We invest in three verticals within this overarching umbrella of backing frontier technology companies. We invest in businesses that are working on climate sustainability; physical AI, whether that’s robotics, semiconductors, or other manifestations of AI in the physical world; and TechBio, which is this intersection of computational tools and other cutting-edge elements of innovation from conventional tech in the life sciences field, like computational drug discovery, industrial biology, et cetera.
We’ve seen broad-based opportunities across those three sectors right now and a lot of overlap. Around 60 percent of our companies have some amount of biology involved, and roughly 85 percent of the companies have AI as a core piece of their product or technology stack. These are obviously not mutually exclusive theses: There’s an opportunity to solve high-value problems using AI in well-defined applications. I struggle to come up with an example of a space where there’s no opportunity for AI to really bend the curve in a meaningful way.
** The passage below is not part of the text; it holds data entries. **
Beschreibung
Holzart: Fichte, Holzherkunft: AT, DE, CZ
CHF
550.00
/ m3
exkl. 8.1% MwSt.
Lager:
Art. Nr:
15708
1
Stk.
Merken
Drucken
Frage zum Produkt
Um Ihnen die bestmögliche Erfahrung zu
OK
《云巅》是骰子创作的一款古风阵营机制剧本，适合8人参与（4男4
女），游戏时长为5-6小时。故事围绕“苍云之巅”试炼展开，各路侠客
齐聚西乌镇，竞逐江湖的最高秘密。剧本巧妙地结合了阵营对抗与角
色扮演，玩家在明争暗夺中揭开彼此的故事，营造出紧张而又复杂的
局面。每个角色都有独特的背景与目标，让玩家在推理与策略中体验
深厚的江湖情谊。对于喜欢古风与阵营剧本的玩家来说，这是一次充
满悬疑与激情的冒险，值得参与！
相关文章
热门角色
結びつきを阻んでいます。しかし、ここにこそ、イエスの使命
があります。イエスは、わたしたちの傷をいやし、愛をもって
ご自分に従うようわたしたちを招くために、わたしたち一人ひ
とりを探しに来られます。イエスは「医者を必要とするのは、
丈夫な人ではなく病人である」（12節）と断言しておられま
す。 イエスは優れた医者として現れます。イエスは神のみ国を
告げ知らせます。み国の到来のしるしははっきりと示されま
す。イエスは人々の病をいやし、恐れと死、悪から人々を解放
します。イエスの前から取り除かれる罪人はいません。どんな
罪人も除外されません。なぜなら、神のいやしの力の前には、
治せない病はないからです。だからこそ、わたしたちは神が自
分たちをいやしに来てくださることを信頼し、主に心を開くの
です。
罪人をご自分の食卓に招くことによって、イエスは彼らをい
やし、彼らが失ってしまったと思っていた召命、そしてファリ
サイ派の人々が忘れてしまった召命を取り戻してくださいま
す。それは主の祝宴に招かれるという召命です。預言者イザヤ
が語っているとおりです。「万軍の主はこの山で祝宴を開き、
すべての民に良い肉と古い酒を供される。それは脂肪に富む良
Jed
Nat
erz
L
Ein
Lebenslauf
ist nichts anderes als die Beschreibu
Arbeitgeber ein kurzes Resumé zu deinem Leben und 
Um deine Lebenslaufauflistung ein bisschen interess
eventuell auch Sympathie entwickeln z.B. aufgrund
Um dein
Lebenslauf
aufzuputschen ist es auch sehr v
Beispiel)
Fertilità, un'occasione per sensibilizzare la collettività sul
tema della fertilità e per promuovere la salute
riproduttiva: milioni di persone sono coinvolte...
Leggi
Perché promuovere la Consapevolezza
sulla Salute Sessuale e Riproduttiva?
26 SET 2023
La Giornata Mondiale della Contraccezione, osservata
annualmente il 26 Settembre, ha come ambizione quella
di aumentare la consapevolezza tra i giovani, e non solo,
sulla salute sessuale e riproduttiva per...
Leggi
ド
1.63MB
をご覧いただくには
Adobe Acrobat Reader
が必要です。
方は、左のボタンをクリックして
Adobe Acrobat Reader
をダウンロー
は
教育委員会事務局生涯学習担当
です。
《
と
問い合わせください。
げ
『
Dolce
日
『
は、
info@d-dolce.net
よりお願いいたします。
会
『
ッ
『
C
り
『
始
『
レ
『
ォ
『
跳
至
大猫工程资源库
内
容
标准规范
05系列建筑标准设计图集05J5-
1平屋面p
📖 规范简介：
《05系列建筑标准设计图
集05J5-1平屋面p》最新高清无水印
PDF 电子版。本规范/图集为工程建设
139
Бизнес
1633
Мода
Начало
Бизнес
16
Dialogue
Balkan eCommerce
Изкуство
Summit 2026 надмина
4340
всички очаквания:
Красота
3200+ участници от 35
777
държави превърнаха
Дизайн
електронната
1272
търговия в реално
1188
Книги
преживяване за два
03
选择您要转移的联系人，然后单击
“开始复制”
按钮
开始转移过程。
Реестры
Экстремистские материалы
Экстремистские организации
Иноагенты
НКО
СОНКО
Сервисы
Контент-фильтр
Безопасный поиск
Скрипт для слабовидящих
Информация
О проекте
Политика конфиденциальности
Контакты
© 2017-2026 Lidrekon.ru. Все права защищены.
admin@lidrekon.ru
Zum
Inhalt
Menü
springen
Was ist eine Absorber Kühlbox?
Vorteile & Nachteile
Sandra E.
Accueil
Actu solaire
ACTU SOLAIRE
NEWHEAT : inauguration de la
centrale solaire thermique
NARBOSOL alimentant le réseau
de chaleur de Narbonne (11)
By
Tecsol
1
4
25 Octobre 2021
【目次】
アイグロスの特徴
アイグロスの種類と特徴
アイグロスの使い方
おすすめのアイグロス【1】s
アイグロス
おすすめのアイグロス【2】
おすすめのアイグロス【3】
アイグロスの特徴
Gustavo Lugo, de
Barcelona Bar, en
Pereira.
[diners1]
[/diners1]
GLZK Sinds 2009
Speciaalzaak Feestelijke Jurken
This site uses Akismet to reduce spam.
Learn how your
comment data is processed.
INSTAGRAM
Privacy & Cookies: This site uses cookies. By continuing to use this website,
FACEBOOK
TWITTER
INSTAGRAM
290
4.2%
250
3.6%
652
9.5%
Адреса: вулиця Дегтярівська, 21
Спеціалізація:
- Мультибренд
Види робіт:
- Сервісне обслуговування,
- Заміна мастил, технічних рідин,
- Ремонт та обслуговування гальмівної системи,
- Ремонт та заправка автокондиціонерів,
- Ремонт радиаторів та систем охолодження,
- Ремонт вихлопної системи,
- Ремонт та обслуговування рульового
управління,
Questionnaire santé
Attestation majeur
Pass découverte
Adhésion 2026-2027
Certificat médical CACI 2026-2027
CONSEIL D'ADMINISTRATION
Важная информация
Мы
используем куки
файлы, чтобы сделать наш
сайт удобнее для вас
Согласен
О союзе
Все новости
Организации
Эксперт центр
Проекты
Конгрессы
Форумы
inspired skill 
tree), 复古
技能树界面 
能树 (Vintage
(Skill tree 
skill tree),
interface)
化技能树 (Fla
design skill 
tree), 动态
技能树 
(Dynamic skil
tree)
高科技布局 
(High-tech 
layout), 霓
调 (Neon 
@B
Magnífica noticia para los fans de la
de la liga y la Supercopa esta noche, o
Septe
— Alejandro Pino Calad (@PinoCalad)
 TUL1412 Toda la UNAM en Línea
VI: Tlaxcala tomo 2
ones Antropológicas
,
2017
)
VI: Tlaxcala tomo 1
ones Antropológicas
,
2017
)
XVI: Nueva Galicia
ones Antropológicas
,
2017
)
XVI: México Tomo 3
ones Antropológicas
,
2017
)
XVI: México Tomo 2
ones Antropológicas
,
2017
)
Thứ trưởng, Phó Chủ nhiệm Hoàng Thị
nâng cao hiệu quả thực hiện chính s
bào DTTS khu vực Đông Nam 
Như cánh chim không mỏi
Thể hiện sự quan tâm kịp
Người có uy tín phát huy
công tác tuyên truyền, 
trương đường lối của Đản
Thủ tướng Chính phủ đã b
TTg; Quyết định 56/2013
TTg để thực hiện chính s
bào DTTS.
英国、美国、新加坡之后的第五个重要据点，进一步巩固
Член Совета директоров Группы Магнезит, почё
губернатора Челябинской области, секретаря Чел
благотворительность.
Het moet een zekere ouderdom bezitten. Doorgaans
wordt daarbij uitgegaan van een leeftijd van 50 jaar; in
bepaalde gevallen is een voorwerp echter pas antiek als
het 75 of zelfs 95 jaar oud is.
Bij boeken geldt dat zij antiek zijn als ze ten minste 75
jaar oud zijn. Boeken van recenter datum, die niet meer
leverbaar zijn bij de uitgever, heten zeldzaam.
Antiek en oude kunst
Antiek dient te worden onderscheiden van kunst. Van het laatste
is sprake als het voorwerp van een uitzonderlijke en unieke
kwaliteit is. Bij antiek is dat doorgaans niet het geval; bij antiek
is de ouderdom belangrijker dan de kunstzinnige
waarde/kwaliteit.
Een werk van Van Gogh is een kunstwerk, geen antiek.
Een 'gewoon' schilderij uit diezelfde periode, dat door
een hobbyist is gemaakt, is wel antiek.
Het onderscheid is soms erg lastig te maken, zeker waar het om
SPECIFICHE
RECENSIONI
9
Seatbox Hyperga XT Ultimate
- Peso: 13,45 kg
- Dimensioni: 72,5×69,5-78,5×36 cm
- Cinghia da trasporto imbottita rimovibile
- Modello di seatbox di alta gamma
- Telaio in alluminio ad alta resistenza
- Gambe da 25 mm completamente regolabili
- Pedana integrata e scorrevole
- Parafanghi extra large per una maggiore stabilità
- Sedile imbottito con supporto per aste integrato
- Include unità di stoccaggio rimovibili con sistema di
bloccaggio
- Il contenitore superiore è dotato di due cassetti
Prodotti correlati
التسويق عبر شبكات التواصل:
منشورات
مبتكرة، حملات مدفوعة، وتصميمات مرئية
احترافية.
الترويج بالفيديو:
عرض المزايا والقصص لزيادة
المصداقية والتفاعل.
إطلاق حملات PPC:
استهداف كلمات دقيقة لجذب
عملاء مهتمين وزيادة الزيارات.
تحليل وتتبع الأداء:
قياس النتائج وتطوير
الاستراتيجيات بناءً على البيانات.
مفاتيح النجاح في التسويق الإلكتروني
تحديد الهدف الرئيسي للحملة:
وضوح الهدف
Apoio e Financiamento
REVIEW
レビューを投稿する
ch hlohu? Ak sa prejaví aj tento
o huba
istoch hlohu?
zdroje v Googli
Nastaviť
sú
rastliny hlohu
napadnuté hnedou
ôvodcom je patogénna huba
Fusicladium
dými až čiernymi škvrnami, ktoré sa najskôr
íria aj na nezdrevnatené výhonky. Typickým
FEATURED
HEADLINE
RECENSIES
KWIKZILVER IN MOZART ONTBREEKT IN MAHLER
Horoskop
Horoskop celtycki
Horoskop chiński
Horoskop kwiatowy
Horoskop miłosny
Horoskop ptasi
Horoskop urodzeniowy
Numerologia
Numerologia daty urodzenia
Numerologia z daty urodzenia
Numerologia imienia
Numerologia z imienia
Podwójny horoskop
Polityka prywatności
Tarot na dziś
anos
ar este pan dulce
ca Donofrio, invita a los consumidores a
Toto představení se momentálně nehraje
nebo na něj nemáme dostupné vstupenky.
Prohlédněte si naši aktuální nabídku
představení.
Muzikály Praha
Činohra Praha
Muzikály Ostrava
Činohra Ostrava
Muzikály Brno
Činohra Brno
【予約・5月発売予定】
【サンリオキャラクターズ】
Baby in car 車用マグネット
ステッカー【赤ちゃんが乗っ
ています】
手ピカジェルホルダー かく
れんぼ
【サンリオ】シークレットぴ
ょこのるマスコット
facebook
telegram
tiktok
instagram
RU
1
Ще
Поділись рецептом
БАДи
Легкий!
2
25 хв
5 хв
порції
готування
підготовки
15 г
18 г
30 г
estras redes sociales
Again, it needs to be done in a thoughtful way and cognizant of limitations, but there are many, many enormous companies to be built working on that.
But then, in the biotech market, if you look at the public stocks, it looks pretty negative. It’s a challenging time to participate in that market. The quality of science innovation that we see is amazing, and I’m very confident that in the fullness of time, market cycles will move on, and the work that’s being done today will be rewarded handsomely financially, and that ultimately it will trickle down to changing outcomes for patients. That’s a little bit speculative, as we don’t have the data to support all of those claims today, but again, when you see the quality of the innovation and science going on, it’s hard to believe that won’t be the end result.
Given such public-market pessimism, as well as the timelines involved in your portfolio companies’ plans, how do you plan for exits? And how do secondary markets factor into this?
We are impatient investors: We want to see businesses that can scale rapidly and build large, meaningful commercial businesses on compressed timelines. I think that is required for delivering the kind of venture upside that ultimately is critical to success for us. We’re still investing out of a ten-year fund; we don’t think that time-based concessions ultimately are supportive of driving better financial outcomes.
The specific point around secondary markets is an interesting one. I think there are two answers here. First, there is this cohort of very large private companies that historically would have gone public by now and are just choosing not to. And that’s a relatively small number of businesses, although it’s a lot of value. I think for those businesses, secondary markets need to exist. Secondary markets have proven to be a very important mechanism for businesses that are no longer early-stage or growth-stage companies.
Second, there is increasingly a secondary market at the earlier stages in companies’ lifecycles, and I think there are many questions around: Should VCs be taking more chips off the table at these inflection points, given the lack of distributions and liquidity? I don’t think that we really have a clear answer. You can, of course, imagine a scenario where there’s a fundamental disconnect in, say, valuation versus fundamentals of a business, and selling looks very attractive. If you can do that, you should — that’s a no-brainer. But will it ultimately be better for limited partners and funds to get in the habit of realizing returns from their breakout companies at the Series B, instead of waiting until they are more mature, stable businesses? I doubt it. That seems to me like you’re just shifting the value accrual to the secondary buyers and away from the early-stage investors. But again, I don’t think that this book has been fully written. If you focus on backing businesses that are great, durable, high-margin, scalable opportunities, you don’t need to focus as much on optimizing when you can do direct liquidity because the underlying interest you have in the company is going to continue to compound while you hold it.